The rest is just icing on the cake---pretty nice icing, in a lot
of cases, but not as important as the encapsulation.


I'd say the automatic construction and destruction that enables RAII is
the single most important improvement in C++ over C. It's one thing
that you simply can't do in C. Encapsulation is just icing on the cake!
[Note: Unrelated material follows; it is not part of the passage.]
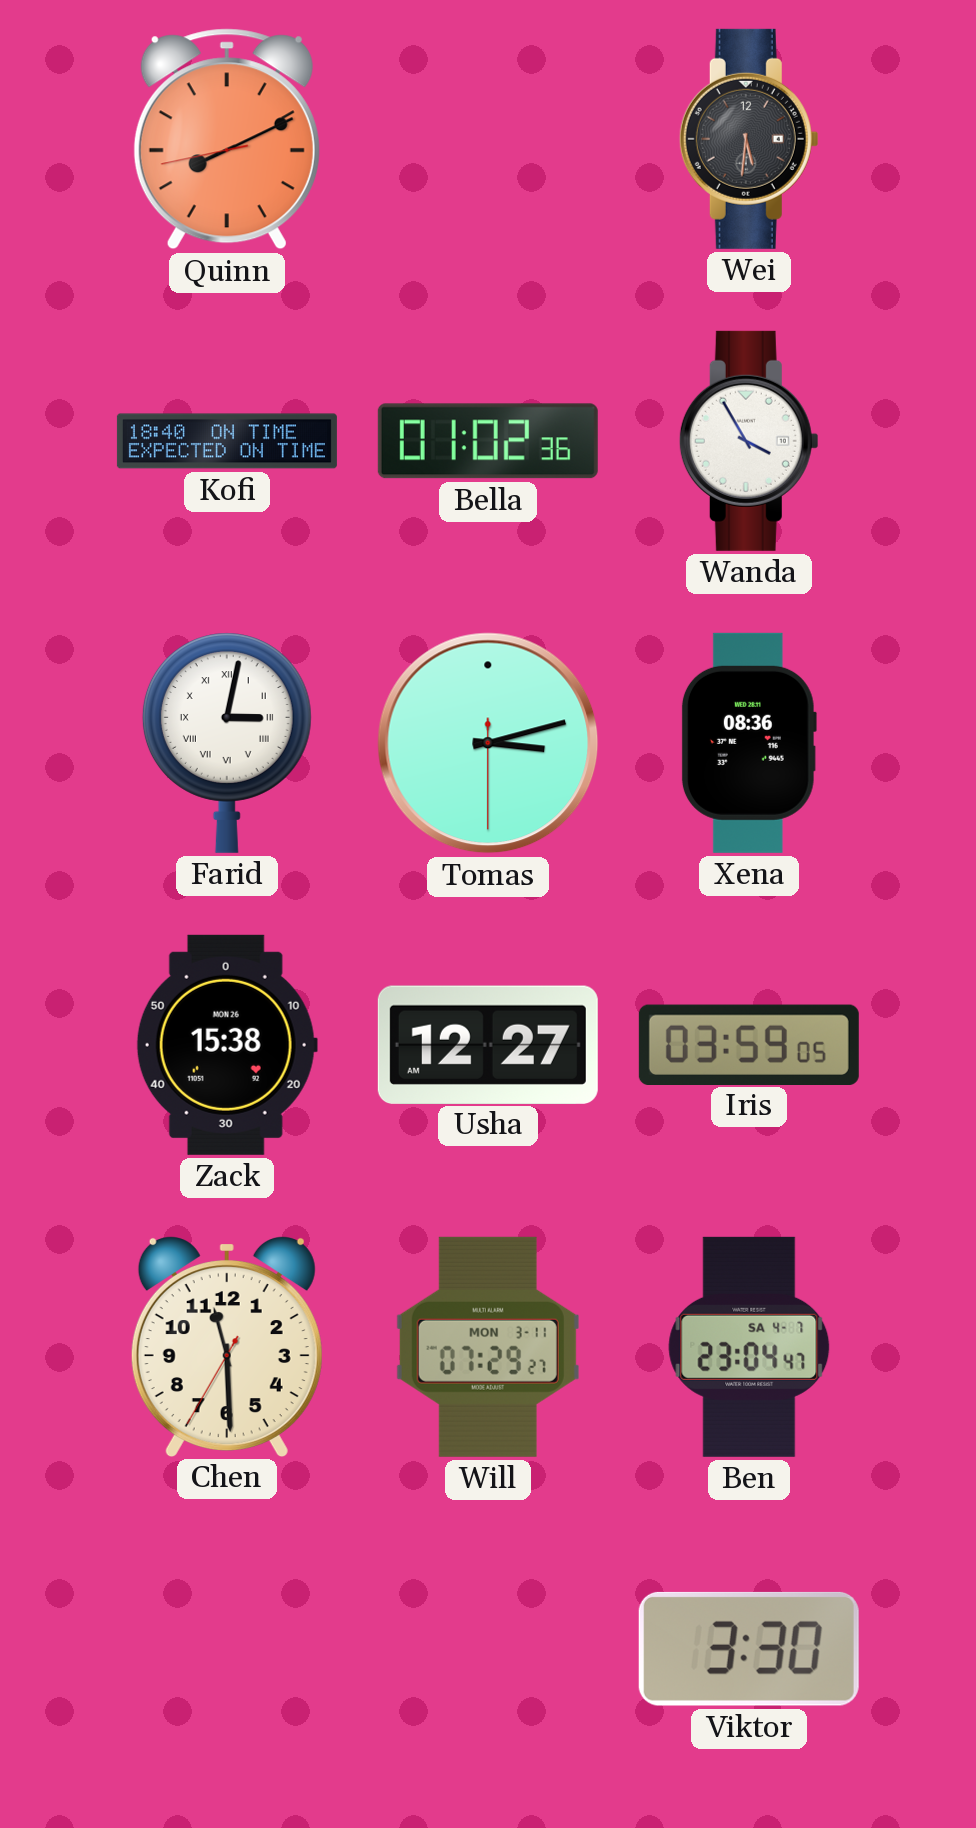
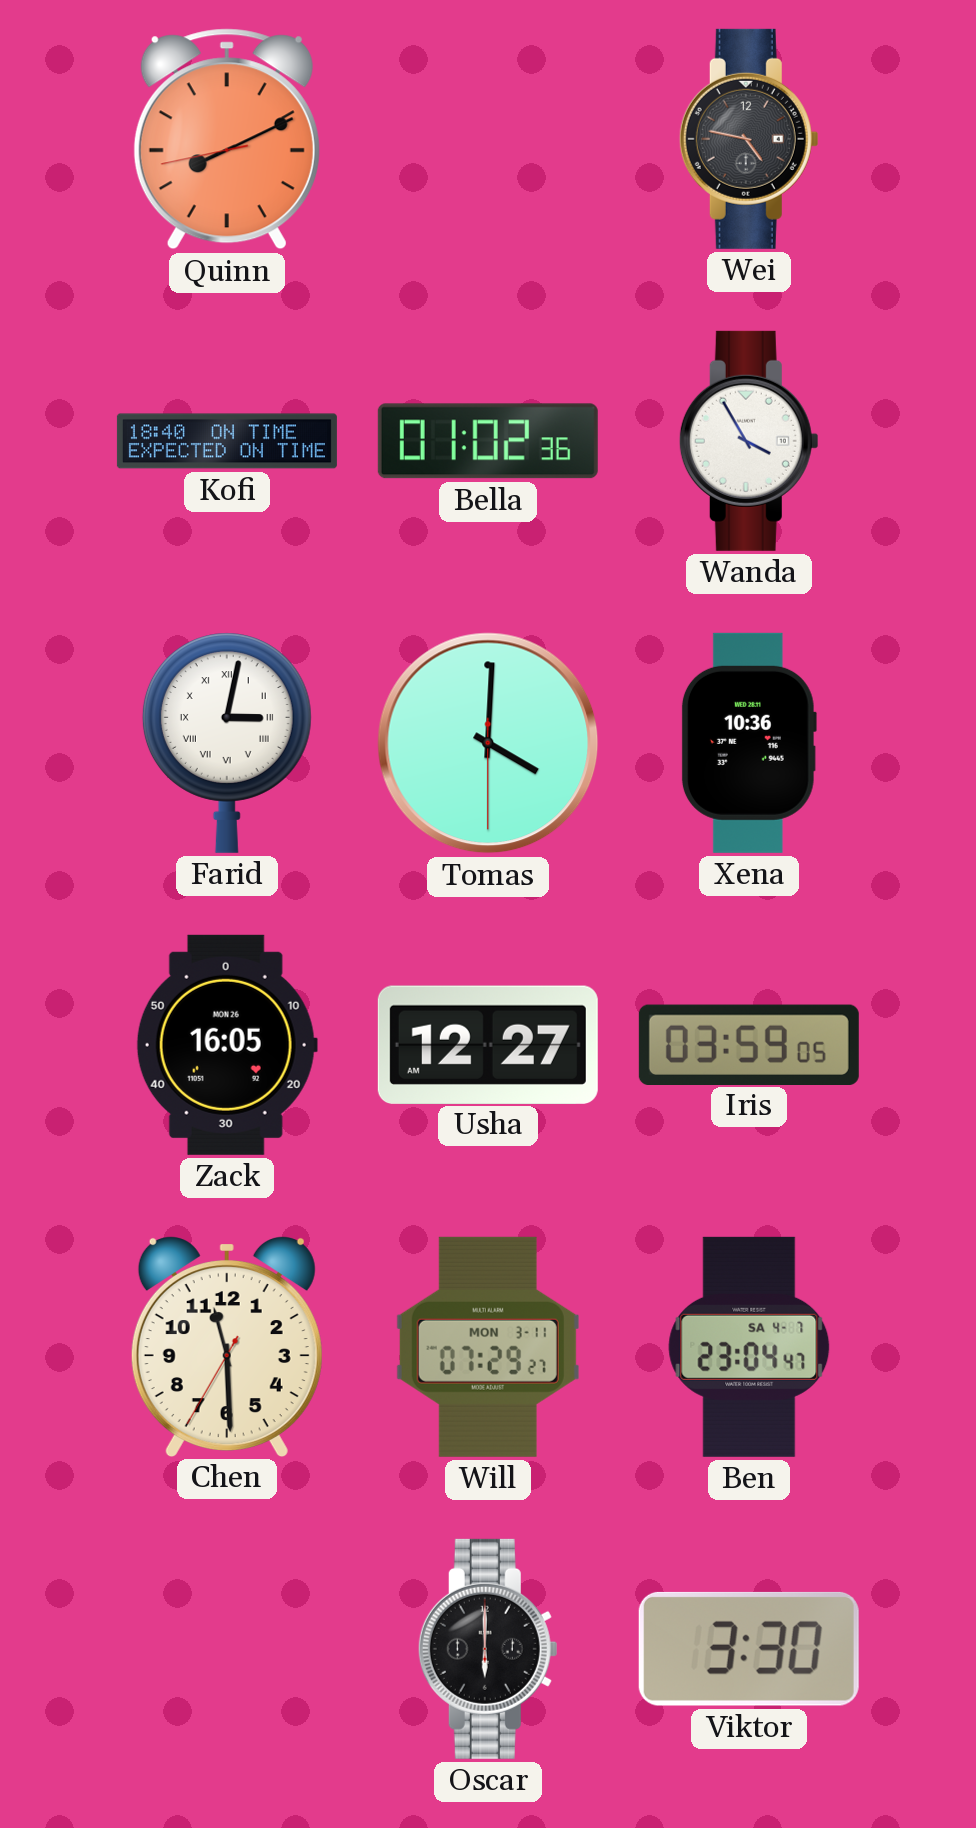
Wei: 5:31 -> 4:47
Tomas: 3:12 -> 4:00
Xena: 08:36 -> 10:36
Zack: 15:38 -> 16:05
Oscar: none -> 6:00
The two are related; without the encapsulation, I doubt that
automatic construction and destruction would work. They're both
related to the idea that everything which happens to objects of
the class type is through members.


I would not put them (access control vs auto executing functions) on the
same table. What the compiler (language) does for us (IMO):

access control:
 - no need to encode AC into function names
 - catch mistakes outider trying access of what not supposed to

auto functions:
 - removes all those function calls from visible source
 - makes impossible to forget init
 - makes impossible to forget cleanup

Fo me, the impact of the latter weigh like a ton, and the first like a few
gramms. Both in my code and that I saw written by others. I saw endless
amount of bugs due to forgotten init, and even more resource leaks or state
discrepancies due to misplaced returns or simple forgetfulness.
Also RAII-ized code becomes readable and understandable while its *correct*
equivalent is a verbose mess full of either repetitions or control flow
management.

For the other group, fighting the disciplene issues would not be way that
hard, and in my work where compiler flagged me for illegal access it was
(wild guess) 80% design issue of the class, and solution was to create the
access.

IOW, when documentation states
 - you shall not write priv_* in your code unless ...
 - you shall call fclose() on the obtained pointer

though similar in simplicity appear not the same in the extent they are
actually obeyed, neither the ease to catch discrepancies with review or
tools.

Certainly I *do* like and use 'private', and it is great to have, it fades
only in comparision.

I suspect the different opinion is related to the size of the
projects we've worked on, however.


Surely, the scale factor works differently -- IMO the autofuncs are
important in any size, starting at 1 lines, and I'd say scale sinearly.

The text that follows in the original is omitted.